Senator for Kano South
- In office 29 May 1999 – 29 May 2003
- Succeeded by: Usman Umar Kibiya

Personal details
- Born: Kano State, Nigeria

= Masʽud El-Jibril =

Nigerian politician

Masud Doguwa El-Jibril was elected Senator for the Kano South constituency of Kano State, Nigeria at the start of the Nigerian Fourth Republic, running on the People's Democratic Party (PDP) platform. He took office on 29 May 1999.
After taking his seat in the Senate in June 1999 he was appointed to committees on Industries, Foreign Affairs, Works & Housing, Agriculture (Chairman) and Information.

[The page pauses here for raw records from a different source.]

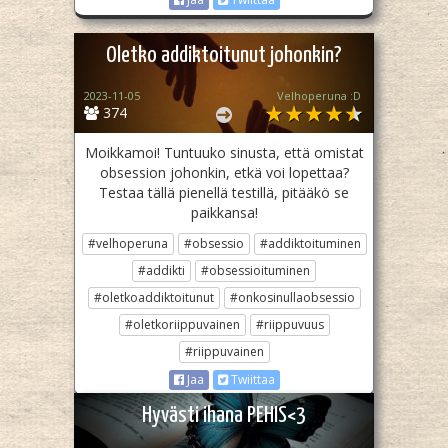
Oletko addiktoitunut johonkin?
2023-11-05
Velhoperuna :D
374
Moikkamoi! Tuntuuko sinusta, että omistat
obsession johonkin, etkä voi lopettaa?
Testaa tällä pienellä testillä, pitääkö se
paikkansa!
#velhoperuna
#obsessio
#addiktoituminen
#addikti
#obsessioituminen
#oletkoaddiktoitunut
#onkosinullaobsessio
#oletkoriippuvainen
#riippuvuus
#riippuvainen
Jaa
Twiittaa
Hyvästi ihana PEHIS<3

In November 2005 Jibril emerged as chairman of a PDP faction called the "People's PDP", headed by PDP Board of Trustees member Alhaji Abubakar Muhammad Rimi, which was organizing meetings across the country.
John Odey, the PDP national publicity secretary, said that the new association had no legal right to hold a congress since it was only an association.
As chairman of the Kano State People's Democratic Party, in April 2006 Jibril accused the All Nigeria People's Party (ANPP) of orchestrating violence during a recent visit of President Olusegun Obasanjo to the state. The ANPP replied by blaming the clashes on PDP thugs.